Experts made the observation at "Making an Inclusive City: Securing the Right to Shelter and Livelihood" conference at Brac Centre organised by Bangladesh Legal Aid and Services Trust (BLAST) with the assistance of UK Aid.
The conference on Saturday was attended by urban planners, architects, environmentalists, academics, lawyer, and representatives from NGOs and INGOs to discuss the plight of the urban poor.
Supreme Court lawyer and BLAST chair Dr Kamal Hossain and architect Mobasshar Hossain jointly chaired the sessions and panel discussions where 17 recommendations were made for housing and improving the lives of the urban poor.
“Although it has been 46 years since the Liberation War we have yet to secure housing for the large number of people that qualify as the urban poor who have been living in squalid conditions in slums deprived of their basic constitutional rights to shelter, water and livelihood,” said Dr Kamal.
Co-chair of the sessions architect Mobassher said: “Slum dwellers in Dhaka pay more per square foot for housing than most of the middle-class and upper middle-class residents of areas like Gulshan but at the same time do not have access to basic civil amenities like water, sanitation, gas, electricity, healthcare and education.”
Speaking about land that had been allocated for the poor but ends up being owned by the rich and powerful, architect Iqbal Habib cited Purbachal and Jhilmil as perfect examples of this phenomenon.
“The government acquired land at Tk5 lakh per katha from the poor people to establish the satellite cities of Purbachal, Jhilmil and other but all the plots were later sold to the rich who then sold them for Tk1-2 crores per katha.
“I want to say clearly that we do everything for the rich in the name of the poor who are systematically left out of urban development plans. Around 44% of Dhaka's residents are poor and yet they are denied basic access to their rights.”
However, Rajuk Chief Town Planner Sirajul Islam said there has been 10 acres of land allocated for the poor in Purbachal and 51 acres in Uttara and 10 acres in Jhilmil or the housing the urban poor.
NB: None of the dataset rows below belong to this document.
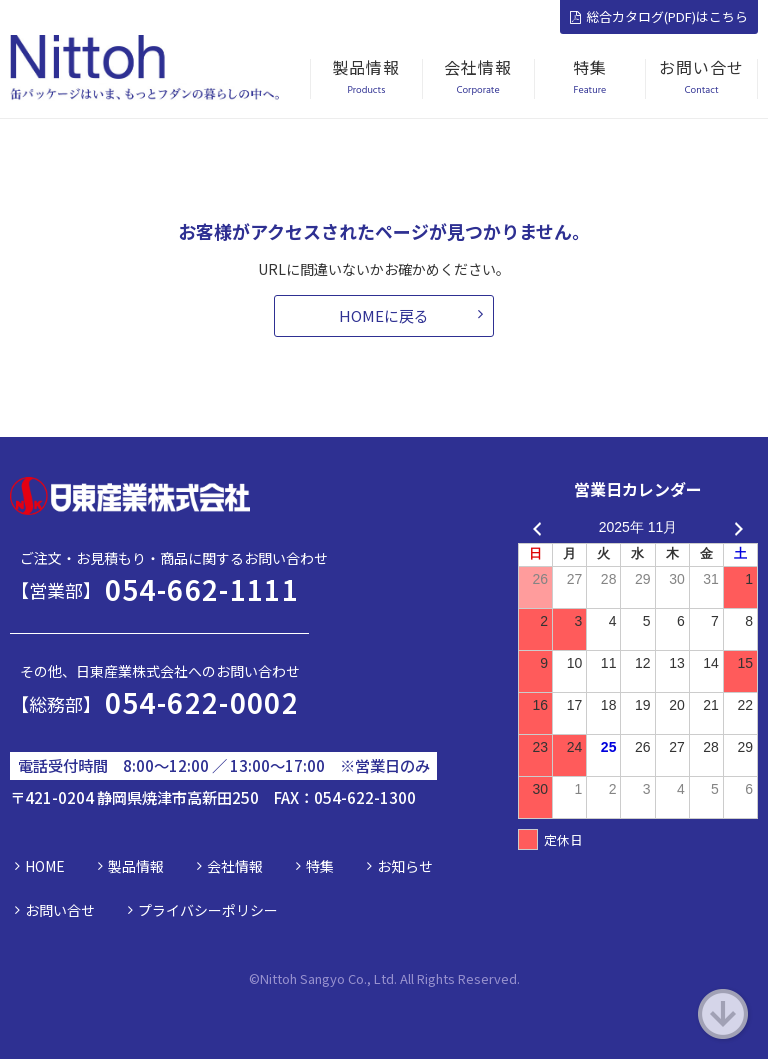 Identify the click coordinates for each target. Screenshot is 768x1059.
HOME (45, 866)
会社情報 (235, 866)
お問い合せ (60, 910)
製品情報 (136, 866)
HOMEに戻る (384, 315)
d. (514, 978)
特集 (320, 866)
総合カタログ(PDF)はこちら (659, 16)
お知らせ (405, 866)
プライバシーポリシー (208, 910) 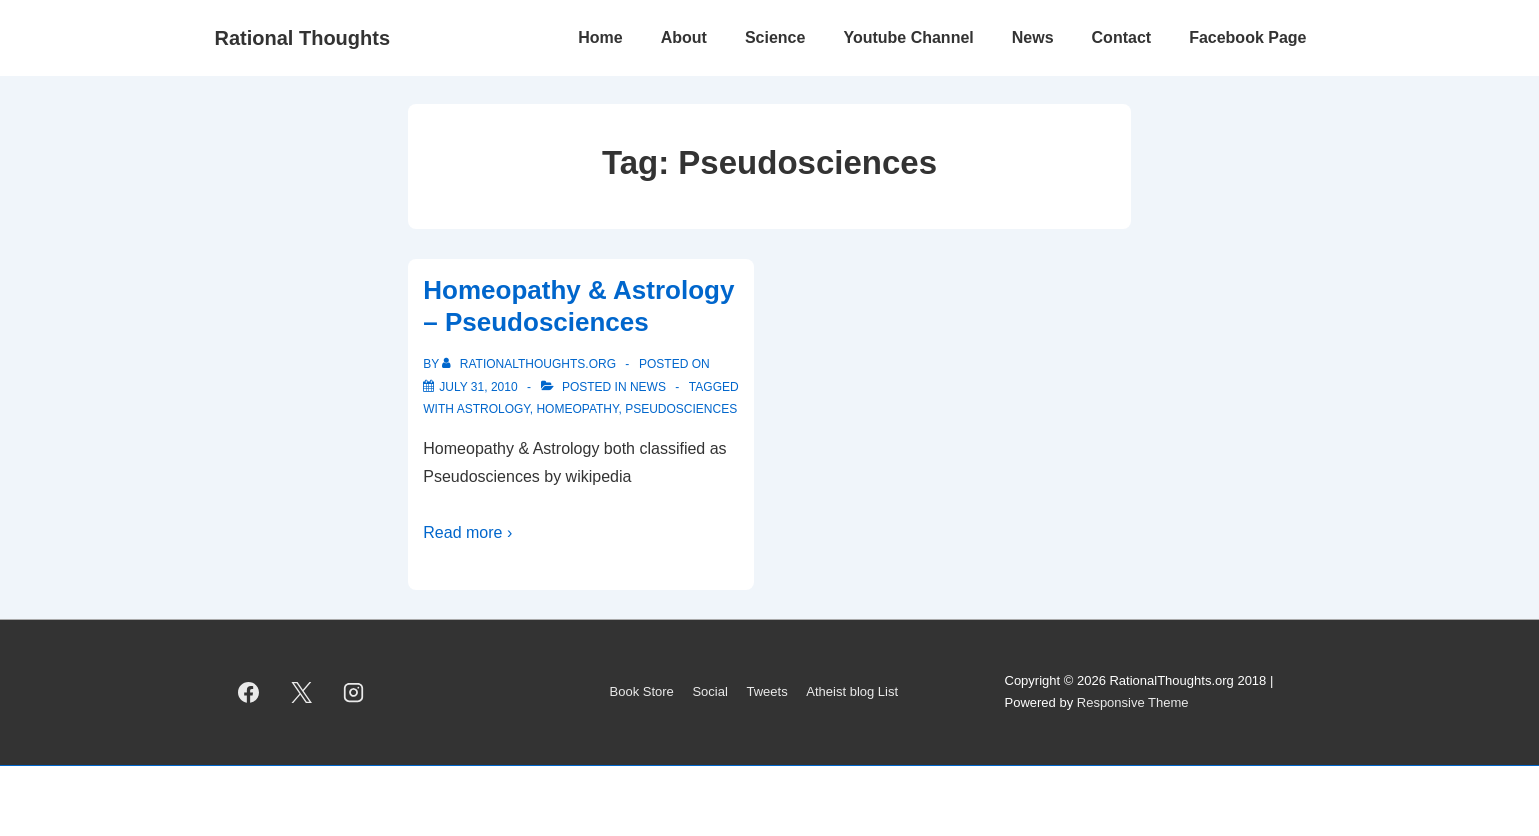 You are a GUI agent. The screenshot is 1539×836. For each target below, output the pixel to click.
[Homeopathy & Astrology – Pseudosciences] (478, 387)
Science (775, 37)
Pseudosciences (681, 409)
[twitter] (301, 692)
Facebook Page (1247, 37)
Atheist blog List (852, 691)
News (1033, 37)
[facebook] (249, 692)
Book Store (642, 691)
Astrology (493, 409)
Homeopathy (577, 409)
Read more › (467, 532)
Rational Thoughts (303, 38)
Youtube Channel (908, 37)
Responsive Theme (1133, 702)
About (684, 37)
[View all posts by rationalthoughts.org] (530, 364)
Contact (1122, 37)
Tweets (767, 691)
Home (600, 37)
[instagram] (354, 692)
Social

Pointing out Bhashantek rehabilitation project in Mirpur as a failure, Mobassher cited corruption and bad dealings by the real estate company who dealt with the project as the main reason why the housing for the urban poor did not go as planned.
Saying that the focus has to be decentralisation Urban Planner, Prof Salma A Shafi said that the city's expansion projects needed to be more inclusive of the urban poor.
“Not only the city's slum, a huge number of informal housing go up whenever there is space. We are concentrating only on mega projects for the city's rich, but there has no plan for the development of poor communities in urban areas.
“About 40% of the urban people are poor who have no housing facilities for them,” she added.
Supreme Court Lawyer Sara Hossain also spoke at the event with Christine Forrester of Community Legal Services assuring assistance for the rights of the urban poor.